Kerouac et les malentendus

Joyce Johnson, la petite amie de Kerouac en 1957, était à ses côtés lorsqu’il découvrit, dans un bar, non loin de l’entrée de métro sur la 66th Street, l’article de Gilbert Millstein du New York Times qui le sacrait successeur d’Hemingway. Elle raconte que le lendemain, le téléphone n’a cessé de sonner chez eux. Tous les journalistes demandaient un interview. Chez l’éditeur, Viking, même topo. Pour faire face à cette publicité massive, continue Joyce Johnson, Kerouac s’est mis à boire de plus en plus. La télévision était encore une chose nouvelle et il était « l’homme le pus impréparé qui soit ». Boire énormément avait pour résultat une performance médiatique plus que gênante.

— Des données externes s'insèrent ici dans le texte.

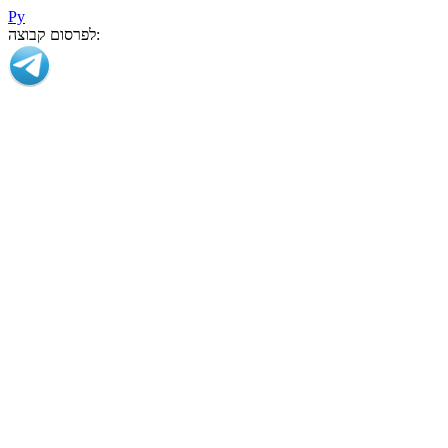
Ру
לפרסום קבוצה:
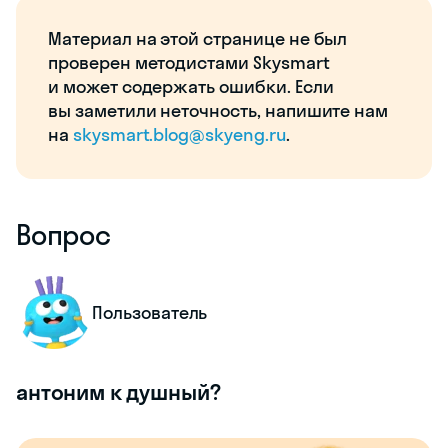
Материал на этой странице не был
проверен методистами Skysmart
и может содержать ошибки. Если
вы заметили неточность, напишите нам
на
skysmart.blog@skyeng.ru
.
Вопрос
Пользователь
антоним к душный?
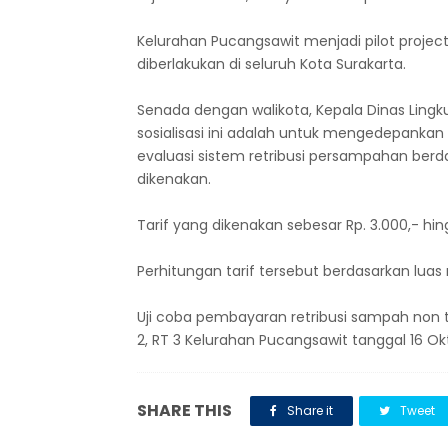
Kelurahan Pucangsawit menjadi pilot projec
diberlakukan di seluruh Kota Surakarta.
Senada dengan walikota, Kepala Dinas Ling
sosialisasi ini adalah untuk mengedepankan
evaluasi sistem retribusi persampahan berdas
dikenakan.
Tarif yang dikenakan sebesar Rp. 3.000,- hi
Perhitungan tarif tersebut berdasarkan lua
Uji coba pembayaran retribusi sampah non t
2, RT 3 Kelurahan Pucangsawit tanggal 16 O
SHARE THIS
Share it
Tweet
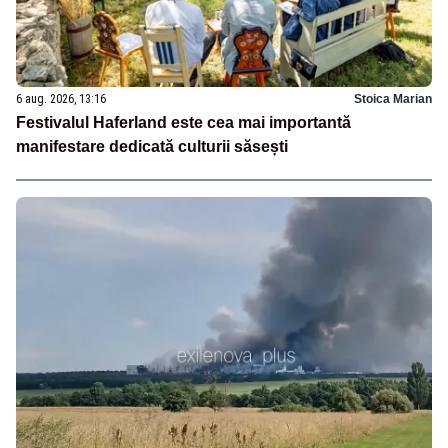
6 aug. 2026, 13:16
Stoica Marian
Festivalul Haferland este cea mai importantă
manifestare dedicată culturii săsești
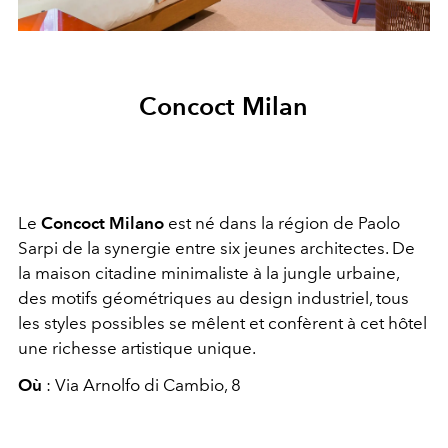
Concoct Milan
Le
Concoct Milano
est né dans la région de Paolo
Sarpi de la synergie entre six jeunes architectes. De
la maison citadine minimaliste à la jungle urbaine,
des motifs géométriques au design industriel, tous
les styles possibles se mêlent et confèrent à cet hôtel
une richesse artistique unique.
Où
: Via Arnolfo di Cambio, 8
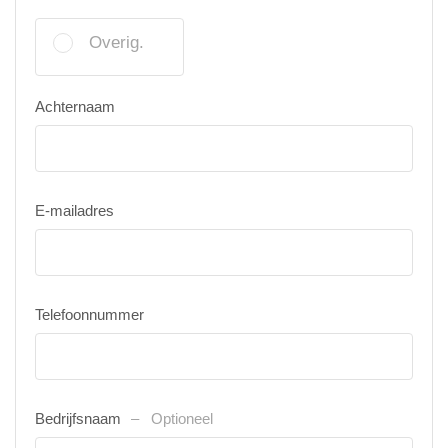
Overig.
Achternaam
E-mailadres
Telefoonnummer
Bedrijfsnaam
Optioneel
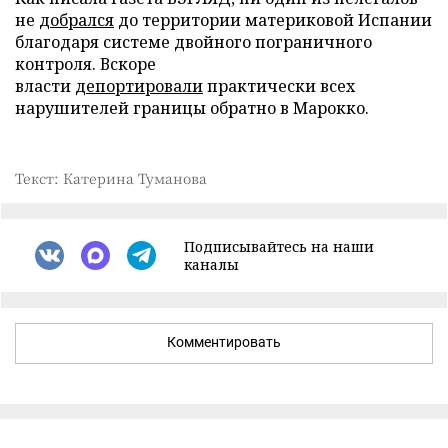
не
добрался
до территории материковой Испании
благодаря системе двойного пограничного
контроля. Вскоре
власти
депортировали
практически всех
нарушителей границы обратно в Марокко.
Текст: Катерина Туманова
Подписывайтесь на наши
каналы
Комментировать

« Les gens lui tombaient dessus. Il y avait une sorte d’avidité, de curiosité malsaine. Les gens s’attendaient à ce que Jack soit comme Dean Moriarty dans On the Road, sans savoir que c’était Neal Cassady qui lui avait inspiré ce personnage. Tout le monde faisait cette confusion. Et les gens ne comprenaient pas qu’ils avaient affaire à une personne beaucoup plus introspective, beaucoup plus timide  que Dean Moriarty. Jack, lui, s’efforçait de correspondre bien maladroitement à cette image qu’on se faisait de lui, en buvant énormément »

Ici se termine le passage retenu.